- **What needs to be done**:
Reproduce only the stretch of entries below that begins at the first line and ends at the line holding "Хамелион (нулёвки)-FEDROV/DisiKaer".

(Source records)
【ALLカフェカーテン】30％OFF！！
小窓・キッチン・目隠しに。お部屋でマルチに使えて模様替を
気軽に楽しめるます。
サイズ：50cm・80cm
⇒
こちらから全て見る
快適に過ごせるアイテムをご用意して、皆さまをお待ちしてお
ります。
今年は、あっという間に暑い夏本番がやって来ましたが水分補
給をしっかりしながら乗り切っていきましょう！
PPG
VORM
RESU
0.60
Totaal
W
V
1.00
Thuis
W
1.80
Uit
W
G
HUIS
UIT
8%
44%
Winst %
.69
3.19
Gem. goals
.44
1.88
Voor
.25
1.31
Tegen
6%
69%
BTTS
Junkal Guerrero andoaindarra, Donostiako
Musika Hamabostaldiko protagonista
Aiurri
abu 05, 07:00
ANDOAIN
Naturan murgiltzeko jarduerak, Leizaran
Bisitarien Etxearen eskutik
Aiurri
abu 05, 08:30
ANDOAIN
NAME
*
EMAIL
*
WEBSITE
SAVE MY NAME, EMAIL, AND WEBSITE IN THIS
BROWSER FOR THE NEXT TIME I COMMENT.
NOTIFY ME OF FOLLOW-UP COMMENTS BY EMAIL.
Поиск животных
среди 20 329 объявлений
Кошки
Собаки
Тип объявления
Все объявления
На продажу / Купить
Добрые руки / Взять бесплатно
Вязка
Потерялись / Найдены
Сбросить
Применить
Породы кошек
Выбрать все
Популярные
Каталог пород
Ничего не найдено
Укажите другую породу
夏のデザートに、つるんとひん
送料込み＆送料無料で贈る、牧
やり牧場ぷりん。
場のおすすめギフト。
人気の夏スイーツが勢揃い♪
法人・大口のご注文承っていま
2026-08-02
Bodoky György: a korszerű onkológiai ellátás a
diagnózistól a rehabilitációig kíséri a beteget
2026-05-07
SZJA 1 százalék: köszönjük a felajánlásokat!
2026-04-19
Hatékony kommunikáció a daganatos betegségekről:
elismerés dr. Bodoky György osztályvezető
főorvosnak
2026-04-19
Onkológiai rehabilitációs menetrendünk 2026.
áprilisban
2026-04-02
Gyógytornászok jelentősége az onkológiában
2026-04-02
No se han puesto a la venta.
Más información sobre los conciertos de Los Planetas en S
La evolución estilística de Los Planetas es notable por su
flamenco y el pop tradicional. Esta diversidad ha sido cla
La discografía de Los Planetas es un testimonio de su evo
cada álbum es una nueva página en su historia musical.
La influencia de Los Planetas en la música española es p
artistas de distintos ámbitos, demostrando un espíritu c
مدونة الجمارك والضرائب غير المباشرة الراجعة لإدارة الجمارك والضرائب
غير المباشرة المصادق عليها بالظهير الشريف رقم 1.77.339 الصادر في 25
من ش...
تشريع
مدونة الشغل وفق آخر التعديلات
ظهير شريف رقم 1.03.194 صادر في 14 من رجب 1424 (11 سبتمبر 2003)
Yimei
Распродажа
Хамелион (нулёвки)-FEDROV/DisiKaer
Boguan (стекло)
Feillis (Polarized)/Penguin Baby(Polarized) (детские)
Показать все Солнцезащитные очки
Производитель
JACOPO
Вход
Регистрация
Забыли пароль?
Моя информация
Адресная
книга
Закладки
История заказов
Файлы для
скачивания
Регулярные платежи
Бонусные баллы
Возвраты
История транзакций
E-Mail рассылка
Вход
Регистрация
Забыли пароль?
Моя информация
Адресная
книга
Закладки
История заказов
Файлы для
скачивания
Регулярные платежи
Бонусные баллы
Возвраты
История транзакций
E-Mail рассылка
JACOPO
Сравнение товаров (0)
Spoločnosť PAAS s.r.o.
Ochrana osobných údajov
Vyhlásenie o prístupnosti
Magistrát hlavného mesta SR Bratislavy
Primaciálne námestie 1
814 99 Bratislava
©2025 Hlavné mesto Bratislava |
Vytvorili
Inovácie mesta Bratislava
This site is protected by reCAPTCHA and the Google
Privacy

- **Final answer**:
【ALLカフェカーテン】30％OFF！！
小窓・キッチン・目隠しに。お部屋でマルチに使えて模様替を
気軽に楽しめるます。
サイズ：50cm・80cm
⇒
こちらから全て見る
快適に過ごせるアイテムをご用意して、皆さまをお待ちしてお
ります。
今年は、あっという間に暑い夏本番がやって来ましたが水分補
給をしっかりしながら乗り切っていきましょう！
PPG
VORM
RESU
0.60
Totaal
W
V
1.00
Thuis
W
1.80
Uit
W
G
HUIS
UIT
8%
44%
Winst %
.69
3.19
Gem. goals
.44
1.88
Voor
.25
1.31
Tegen
6%
69%
BTTS
Junkal Guerrero andoaindarra, Donostiako
Musika Hamabostaldiko protagonista
Aiurri
abu 05, 07:00
ANDOAIN
Naturan murgiltzeko jarduerak, Leizaran
Bisitarien Etxearen eskutik
Aiurri
abu 05, 08:30
ANDOAIN
NAME
*
EMAIL
*
WEBSITE
SAVE MY NAME, EMAIL, AND WEBSITE IN THIS
BROWSER FOR THE NEXT TIME I COMMENT.
NOTIFY ME OF FOLLOW-UP COMMENTS BY EMAIL.
Поиск животных
среди 20 329 объявлений
Кошки
Собаки
Тип объявления
Все объявления
На продажу / Купить
Добрые руки / Взять бесплатно
Вязка
Потерялись / Найдены
Сбросить
Применить
Породы кошек
Выбрать все
Популярные
Каталог пород
Ничего не найдено
Укажите другую породу
夏のデザートに、つるんとひん
送料込み＆送料無料で贈る、牧
やり牧場ぷりん。
場のおすすめギフト。
人気の夏スイーツが勢揃い♪
法人・大口のご注文承っていま
2026-08-02
Bodoky György: a korszerű onkológiai ellátás a
diagnózistól a rehabilitációig kíséri a beteget
2026-05-07
SZJA 1 százalék: köszönjük a felajánlásokat!
2026-04-19
Hatékony kommunikáció a daganatos betegségekről:
elismerés dr. Bodoky György osztályvezető
főorvosnak
2026-04-19
Onkológiai rehabilitációs menetrendünk 2026.
áprilisban
2026-04-02
Gyógytornászok jelentősége az onkológiában
2026-04-02
No se han puesto a la venta.
Más información sobre los conciertos de Los Planetas en S
La evolución estilística de Los Planetas es notable por su
flamenco y el pop tradicional. Esta diversidad ha sido cla
La discografía de Los Planetas es un testimonio de su evo
cada álbum es una nueva página en su historia musical.
La influencia de Los Planetas en la música española es p
artistas de distintos ámbitos, demostrando un espíritu c
مدونة الجمارك والضرائب غير المباشرة الراجعة لإدارة الجمارك والضرائب
غير المباشرة المصادق عليها بالظهير الشريف رقم 1.77.339 الصادر في 25
من ش...
تشريع
مدونة الشغل وفق آخر التعديلات
ظهير شريف رقم 1.03.194 صادر في 14 من رجب 1424 (11 سبتمبر 2003)
Yimei
Распродажа
Хамелион (нулёвки)-FEDROV/DisiKaer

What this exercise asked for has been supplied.